This is my first post here. I used to shoot Velvia on 135, but now primarily medium format Leaf digital back. Exploring the idea of 4x5, due view and different way of working please help me with following advises:

My purpose is to use 4x5 for flat stitch panoramas, thus using the full 5 inch width of 4x5. For such purpose, what are affordable yet very sharp analog lenses?

Of following I should perhaps choose 2; 58mm, 65mm, 75mm, 90mm. Any advises much sincerely appreciated!

I am looking at using on an Ebony SW45 or Shen-Hao TFC45-IIB, and posted question of these in another thread.

Yes, dont worry... of course I would be keen to use Velvia in it also... it is just different medias, but film a little difficult because I live overseas and on much travels, current Hong Kong.
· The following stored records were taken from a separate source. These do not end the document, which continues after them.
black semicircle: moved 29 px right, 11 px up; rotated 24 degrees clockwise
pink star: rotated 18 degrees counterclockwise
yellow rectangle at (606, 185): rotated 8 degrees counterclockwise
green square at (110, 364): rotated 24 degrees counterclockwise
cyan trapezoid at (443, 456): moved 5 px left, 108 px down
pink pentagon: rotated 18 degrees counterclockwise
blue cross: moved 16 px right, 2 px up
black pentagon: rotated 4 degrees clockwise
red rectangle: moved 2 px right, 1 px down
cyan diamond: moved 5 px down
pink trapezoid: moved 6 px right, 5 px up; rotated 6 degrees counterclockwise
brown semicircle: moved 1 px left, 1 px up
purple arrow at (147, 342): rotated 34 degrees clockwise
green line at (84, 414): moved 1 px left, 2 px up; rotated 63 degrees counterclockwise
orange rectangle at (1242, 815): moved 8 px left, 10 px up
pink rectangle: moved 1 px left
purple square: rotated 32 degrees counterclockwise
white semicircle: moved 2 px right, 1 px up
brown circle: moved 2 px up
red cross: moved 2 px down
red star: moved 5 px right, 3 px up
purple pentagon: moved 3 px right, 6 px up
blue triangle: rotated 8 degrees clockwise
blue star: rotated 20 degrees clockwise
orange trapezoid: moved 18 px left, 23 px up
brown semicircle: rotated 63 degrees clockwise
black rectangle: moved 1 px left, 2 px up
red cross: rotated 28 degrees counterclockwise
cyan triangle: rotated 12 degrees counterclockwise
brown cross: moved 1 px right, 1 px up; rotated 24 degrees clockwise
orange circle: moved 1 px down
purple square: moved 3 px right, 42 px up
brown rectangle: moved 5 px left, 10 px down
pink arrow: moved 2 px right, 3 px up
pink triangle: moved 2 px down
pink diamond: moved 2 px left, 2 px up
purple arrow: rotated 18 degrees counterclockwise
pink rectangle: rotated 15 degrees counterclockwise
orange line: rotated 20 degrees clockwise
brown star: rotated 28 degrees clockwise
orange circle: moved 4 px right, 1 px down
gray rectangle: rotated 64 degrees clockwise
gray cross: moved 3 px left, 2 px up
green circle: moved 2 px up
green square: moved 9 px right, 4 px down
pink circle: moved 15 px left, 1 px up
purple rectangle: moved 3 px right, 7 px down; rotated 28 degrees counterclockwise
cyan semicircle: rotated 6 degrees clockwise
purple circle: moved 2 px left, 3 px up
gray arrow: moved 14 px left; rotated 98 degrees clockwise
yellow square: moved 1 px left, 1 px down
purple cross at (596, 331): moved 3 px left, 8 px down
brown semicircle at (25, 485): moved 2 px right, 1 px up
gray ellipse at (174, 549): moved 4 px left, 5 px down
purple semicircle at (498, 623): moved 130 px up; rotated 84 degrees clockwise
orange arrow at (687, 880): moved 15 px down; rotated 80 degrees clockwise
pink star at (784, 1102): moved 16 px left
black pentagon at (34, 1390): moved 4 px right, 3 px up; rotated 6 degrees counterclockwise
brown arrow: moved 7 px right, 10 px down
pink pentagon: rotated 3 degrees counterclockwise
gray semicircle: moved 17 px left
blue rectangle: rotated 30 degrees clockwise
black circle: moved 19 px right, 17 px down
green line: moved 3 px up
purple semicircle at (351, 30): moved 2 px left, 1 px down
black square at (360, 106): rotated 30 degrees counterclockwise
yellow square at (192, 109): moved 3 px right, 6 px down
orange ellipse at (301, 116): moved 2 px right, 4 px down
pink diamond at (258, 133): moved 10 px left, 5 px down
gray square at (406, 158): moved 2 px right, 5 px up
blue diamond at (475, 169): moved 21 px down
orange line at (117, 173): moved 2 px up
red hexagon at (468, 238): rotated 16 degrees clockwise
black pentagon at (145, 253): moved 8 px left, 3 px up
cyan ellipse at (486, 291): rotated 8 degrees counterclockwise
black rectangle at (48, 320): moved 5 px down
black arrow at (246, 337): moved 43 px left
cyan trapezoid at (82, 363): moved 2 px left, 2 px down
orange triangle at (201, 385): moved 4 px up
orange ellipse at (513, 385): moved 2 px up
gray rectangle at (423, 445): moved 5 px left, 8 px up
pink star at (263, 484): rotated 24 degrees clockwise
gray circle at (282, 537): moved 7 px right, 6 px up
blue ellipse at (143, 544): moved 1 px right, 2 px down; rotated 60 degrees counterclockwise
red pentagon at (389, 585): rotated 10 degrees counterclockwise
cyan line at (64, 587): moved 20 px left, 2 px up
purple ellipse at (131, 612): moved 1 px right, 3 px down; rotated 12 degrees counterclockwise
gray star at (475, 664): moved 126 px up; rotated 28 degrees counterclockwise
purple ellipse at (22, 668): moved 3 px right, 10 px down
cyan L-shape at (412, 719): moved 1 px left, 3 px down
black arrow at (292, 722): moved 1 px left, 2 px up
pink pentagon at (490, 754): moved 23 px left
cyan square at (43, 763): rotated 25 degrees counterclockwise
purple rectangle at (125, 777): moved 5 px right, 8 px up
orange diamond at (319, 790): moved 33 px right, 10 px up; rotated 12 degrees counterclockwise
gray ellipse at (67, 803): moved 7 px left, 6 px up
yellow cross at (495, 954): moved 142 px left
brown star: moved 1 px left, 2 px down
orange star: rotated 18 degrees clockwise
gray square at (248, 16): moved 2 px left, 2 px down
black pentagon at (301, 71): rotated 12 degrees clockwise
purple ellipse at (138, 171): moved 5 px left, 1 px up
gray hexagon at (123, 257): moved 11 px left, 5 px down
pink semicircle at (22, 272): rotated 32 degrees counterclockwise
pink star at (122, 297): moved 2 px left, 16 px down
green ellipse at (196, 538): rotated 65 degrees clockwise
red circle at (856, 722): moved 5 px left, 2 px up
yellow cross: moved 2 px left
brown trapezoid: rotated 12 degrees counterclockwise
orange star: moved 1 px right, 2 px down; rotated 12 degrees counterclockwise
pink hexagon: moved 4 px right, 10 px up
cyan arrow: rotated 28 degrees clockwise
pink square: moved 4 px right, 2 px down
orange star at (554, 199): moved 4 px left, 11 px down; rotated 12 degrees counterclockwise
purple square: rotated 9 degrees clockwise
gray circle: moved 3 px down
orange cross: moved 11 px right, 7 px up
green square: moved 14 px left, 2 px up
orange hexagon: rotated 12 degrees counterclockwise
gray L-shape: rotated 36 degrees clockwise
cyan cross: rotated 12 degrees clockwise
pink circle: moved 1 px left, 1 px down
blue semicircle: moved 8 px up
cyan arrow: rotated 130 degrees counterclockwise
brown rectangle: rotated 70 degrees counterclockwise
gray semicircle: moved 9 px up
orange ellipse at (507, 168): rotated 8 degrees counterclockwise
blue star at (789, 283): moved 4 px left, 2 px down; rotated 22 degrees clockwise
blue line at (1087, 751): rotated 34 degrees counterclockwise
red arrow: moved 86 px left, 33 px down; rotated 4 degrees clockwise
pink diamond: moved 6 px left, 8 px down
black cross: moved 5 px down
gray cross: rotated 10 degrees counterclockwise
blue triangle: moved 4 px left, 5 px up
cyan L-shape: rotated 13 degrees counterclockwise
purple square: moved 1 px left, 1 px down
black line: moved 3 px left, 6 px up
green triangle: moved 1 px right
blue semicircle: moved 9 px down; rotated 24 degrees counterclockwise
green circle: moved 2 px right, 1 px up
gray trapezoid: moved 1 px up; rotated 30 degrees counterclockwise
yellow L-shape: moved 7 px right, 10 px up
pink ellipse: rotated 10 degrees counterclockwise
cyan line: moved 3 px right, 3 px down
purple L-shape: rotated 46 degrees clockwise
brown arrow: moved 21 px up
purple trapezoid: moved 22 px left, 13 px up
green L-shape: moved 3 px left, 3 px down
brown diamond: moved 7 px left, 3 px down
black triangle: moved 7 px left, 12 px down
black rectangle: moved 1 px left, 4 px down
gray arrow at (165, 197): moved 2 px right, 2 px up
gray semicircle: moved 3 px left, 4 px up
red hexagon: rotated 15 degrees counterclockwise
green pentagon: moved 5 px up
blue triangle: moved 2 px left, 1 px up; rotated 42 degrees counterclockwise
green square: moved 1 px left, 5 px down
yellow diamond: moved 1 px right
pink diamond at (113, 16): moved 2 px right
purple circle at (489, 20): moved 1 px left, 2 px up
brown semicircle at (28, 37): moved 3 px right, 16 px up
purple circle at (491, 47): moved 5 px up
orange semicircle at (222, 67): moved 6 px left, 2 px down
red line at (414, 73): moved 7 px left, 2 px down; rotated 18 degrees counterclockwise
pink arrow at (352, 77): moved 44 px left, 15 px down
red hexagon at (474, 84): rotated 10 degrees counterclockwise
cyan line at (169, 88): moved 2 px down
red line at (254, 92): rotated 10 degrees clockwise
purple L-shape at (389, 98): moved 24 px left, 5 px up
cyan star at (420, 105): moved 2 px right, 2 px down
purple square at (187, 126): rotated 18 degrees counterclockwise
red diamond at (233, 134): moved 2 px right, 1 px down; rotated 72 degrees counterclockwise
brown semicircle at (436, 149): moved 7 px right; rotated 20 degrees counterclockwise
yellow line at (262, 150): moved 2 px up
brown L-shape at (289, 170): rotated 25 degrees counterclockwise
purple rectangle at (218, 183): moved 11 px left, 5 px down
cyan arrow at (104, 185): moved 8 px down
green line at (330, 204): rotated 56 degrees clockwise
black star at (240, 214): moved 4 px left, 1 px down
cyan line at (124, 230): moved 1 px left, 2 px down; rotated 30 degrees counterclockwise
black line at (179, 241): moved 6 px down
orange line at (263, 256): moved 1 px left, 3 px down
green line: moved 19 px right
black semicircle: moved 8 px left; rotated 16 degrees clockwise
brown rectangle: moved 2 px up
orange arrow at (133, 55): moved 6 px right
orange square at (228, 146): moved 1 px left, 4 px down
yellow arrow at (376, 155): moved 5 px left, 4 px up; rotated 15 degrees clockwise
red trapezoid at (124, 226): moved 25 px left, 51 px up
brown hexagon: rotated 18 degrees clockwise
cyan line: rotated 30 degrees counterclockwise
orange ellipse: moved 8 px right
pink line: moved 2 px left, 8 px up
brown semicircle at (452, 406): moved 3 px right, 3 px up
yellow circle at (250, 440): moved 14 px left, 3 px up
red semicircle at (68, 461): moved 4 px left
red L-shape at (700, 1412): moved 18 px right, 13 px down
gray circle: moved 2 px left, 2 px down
Yet the look of Velvia remains magic to me :)

Much thanks!

Regards
Anders

Kirk Gittings
4-Aug-2008, 07:16
Anders, Welcome. I am familiar with you from Luminous Landscape. As a starting point, you might want to define what affordable means to you.

Anders_HK
4-Aug-2008, 07:28
Anders, Welcome. I am familiar with you from Luminous Landscape. As a starting point, you might want to define what affordable means to you.

Kirk,

Much thanks, that is difficult to define. If it is too cheap it will be waste of money, so decent balance. I see the new traditional lenses still fetch decent on Ebay, any lesser priced alternatives, or which ones of those to go with? In the end I wish good detailed images, lets remember using medium format sensor on a larger format than the sensor itself, so digitar lenses are out(also because I not need such resolution).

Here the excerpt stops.